### WHAT IS EXPECTED
Give back exactly the lines of the entries below from the line with "умная. Надеюсь, я" to the line with "risque que je suis prêt à prendre pour con", inclusive, and only those.

+++ ENTRIES PROVIDED +++

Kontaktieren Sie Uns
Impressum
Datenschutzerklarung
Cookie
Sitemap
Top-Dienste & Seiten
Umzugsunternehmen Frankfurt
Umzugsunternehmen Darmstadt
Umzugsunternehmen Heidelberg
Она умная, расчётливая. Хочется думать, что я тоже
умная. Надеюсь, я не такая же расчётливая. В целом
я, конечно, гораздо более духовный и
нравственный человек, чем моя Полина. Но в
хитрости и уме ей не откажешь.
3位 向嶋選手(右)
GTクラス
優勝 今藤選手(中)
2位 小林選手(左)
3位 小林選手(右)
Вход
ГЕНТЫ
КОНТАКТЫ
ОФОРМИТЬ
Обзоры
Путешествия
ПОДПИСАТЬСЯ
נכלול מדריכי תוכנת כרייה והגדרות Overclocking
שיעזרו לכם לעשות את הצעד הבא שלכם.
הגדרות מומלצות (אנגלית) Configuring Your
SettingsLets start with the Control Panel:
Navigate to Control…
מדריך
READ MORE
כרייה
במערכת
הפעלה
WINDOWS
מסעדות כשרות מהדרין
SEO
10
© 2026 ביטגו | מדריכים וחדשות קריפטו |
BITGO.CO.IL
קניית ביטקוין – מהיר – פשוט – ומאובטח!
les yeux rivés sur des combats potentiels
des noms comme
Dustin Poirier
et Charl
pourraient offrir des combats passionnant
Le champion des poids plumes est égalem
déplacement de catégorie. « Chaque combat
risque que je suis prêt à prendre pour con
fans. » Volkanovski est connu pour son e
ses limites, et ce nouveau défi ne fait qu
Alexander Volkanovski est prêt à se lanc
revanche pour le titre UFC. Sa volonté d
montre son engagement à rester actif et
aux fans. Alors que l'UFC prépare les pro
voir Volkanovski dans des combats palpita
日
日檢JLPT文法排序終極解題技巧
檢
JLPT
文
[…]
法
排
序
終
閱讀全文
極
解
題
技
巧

+++
+++ ENTRIES PROVIDED +++

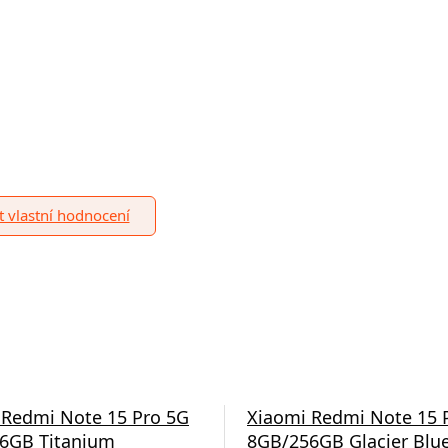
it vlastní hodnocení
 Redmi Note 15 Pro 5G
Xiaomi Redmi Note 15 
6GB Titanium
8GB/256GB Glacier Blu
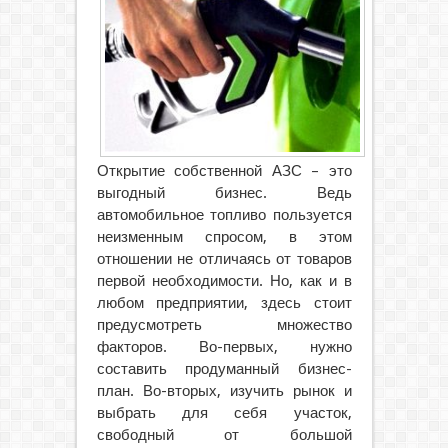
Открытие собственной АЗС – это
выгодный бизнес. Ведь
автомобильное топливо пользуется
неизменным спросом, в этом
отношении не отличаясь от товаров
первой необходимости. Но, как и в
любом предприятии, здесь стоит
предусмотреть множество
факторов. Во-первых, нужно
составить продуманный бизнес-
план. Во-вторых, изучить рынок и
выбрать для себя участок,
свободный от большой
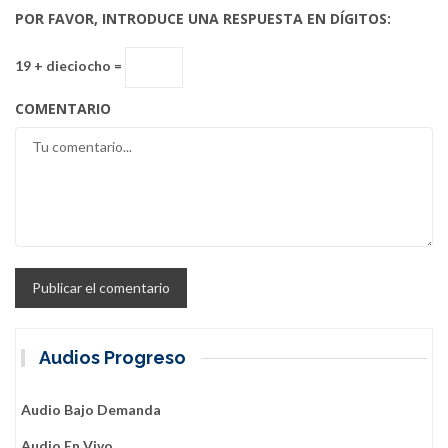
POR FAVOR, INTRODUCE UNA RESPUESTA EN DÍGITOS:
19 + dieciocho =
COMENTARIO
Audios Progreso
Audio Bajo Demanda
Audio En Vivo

+++

### COMPLETED TASK
умная. Надеюсь, я не такая же расчётливая. В целом
я, конечно, гораздо более духовный и
нравственный человек, чем моя Полина. Но в
хитрости и уме ей не откажешь.
3位 向嶋選手(右)
GTクラス
優勝 今藤選手(中)
2位 小林選手(左)
3位 小林選手(右)
Вход
ГЕНТЫ
КОНТАКТЫ
ОФОРМИТЬ
Обзоры
Путешествия
ПОДПИСАТЬСЯ
נכלול מדריכי תוכנת כרייה והגדרות Overclocking
שיעזרו לכם לעשות את הצעד הבא שלכם.
הגדרות מומלצות (אנגלית) Configuring Your
SettingsLets start with the Control Panel:
Navigate to Control…
מדריך
READ MORE
כרייה
במערכת
הפעלה
WINDOWS
מסעדות כשרות מהדרין
SEO
10
© 2026 ביטגו | מדריכים וחדשות קריפטו |
BITGO.CO.IL
קניית ביטקוין – מהיר – פשוט – ומאובטח!
les yeux rivés sur des combats potentiels
des noms comme
Dustin Poirier
et Charl
pourraient offrir des combats passionnant
Le champion des poids plumes est égalem
déplacement de catégorie. « Chaque combat
risque que je suis prêt à prendre pour con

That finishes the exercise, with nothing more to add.